#### Provided information
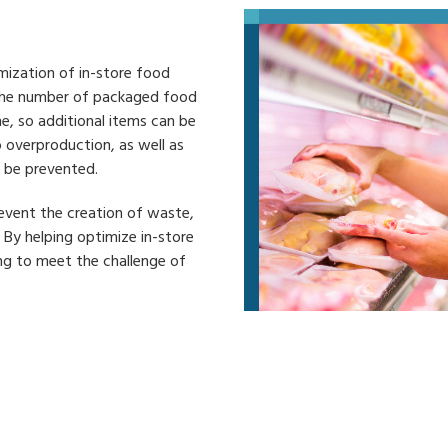
mization of in-store food
 the number of packaged food
me, so additional items can be
 overproduction, as well as
n be prevented.
event the creation of waste,
 By helping optimize in-store
ng to meet the challenge of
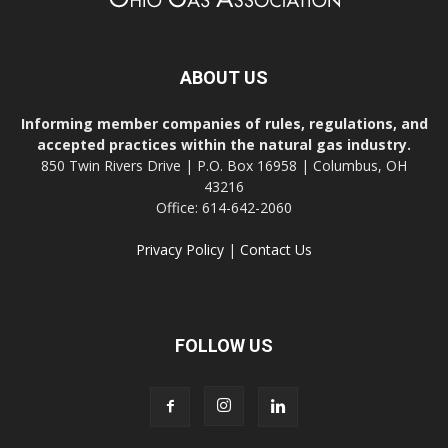
ABOUT US
Informing member companies of rules, regulations, and
accepted practices within the natural gas industry.
850 Twin Rivers Drive | P.O. Box 16958 | Columbus, OH
43216
Office: 614-642-2060
Privacy Policy
|
Contact Us
FOLLOW US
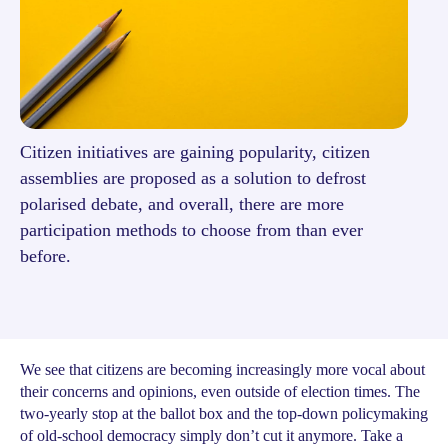
Citizen initiatives are gaining popularity, citizen
assemblies are proposed as a solution to defrost
polarised debate, and overall, there are more
participation methods to choose from than ever
before.
We see that citizens are becoming increasingly more vocal about
their concerns and opinions, even outside of election times. The
two-yearly stop at the ballot box and the top-down policymaking
of old-school democracy simply don’t cut it anymore. Take a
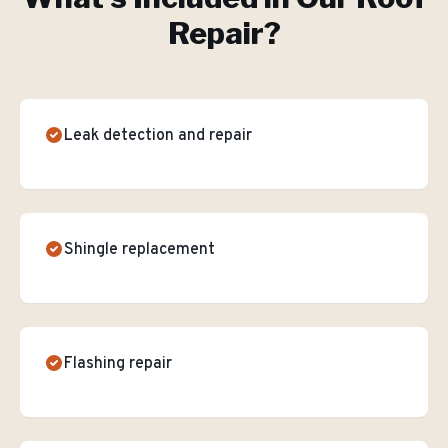
Repair
?
Leak detection and repair
Shingle replacement
Flashing repair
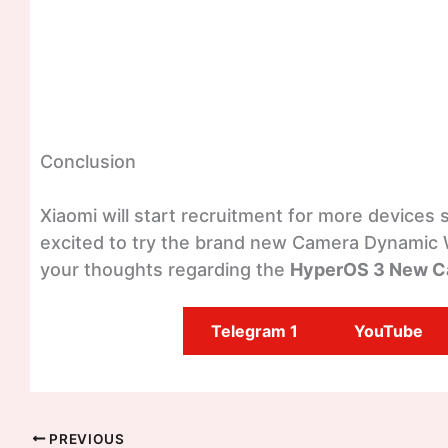
Conclusion
Xiaomi will start recruitment for more devices 
excited to try the brand new Camera Dynamic
your thoughts regarding the
HyperOS 3 New C
Telegram 1
YouTube
PREVIOUS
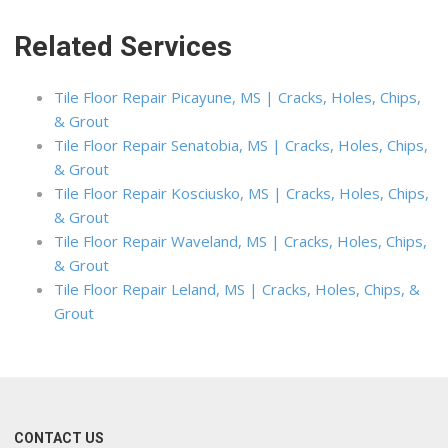
Related Services
Tile Floor Repair Picayune, MS | Cracks, Holes, Chips,
& Grout
Tile Floor Repair Senatobia, MS | Cracks, Holes, Chips,
& Grout
Tile Floor Repair Kosciusko, MS | Cracks, Holes, Chips,
& Grout
Tile Floor Repair Waveland, MS | Cracks, Holes, Chips,
& Grout
Tile Floor Repair Leland, MS | Cracks, Holes, Chips, &
Grout
CONTACT US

#### What is required
Search the entries for the line holding "Tile Floor Repair Senatobia, MS". Return that line and the ones after it through the last, exactly.

#### Exercise answer
Tile Floor Repair Senatobia, MS | Cracks, Holes, Chips,
& Grout
Tile Floor Repair Kosciusko, MS | Cracks, Holes, Chips,
& Grout
Tile Floor Repair Waveland, MS | Cracks, Holes, Chips,
& Grout
Tile Floor Repair Leland, MS | Cracks, Holes, Chips, &
Grout
CONTACT US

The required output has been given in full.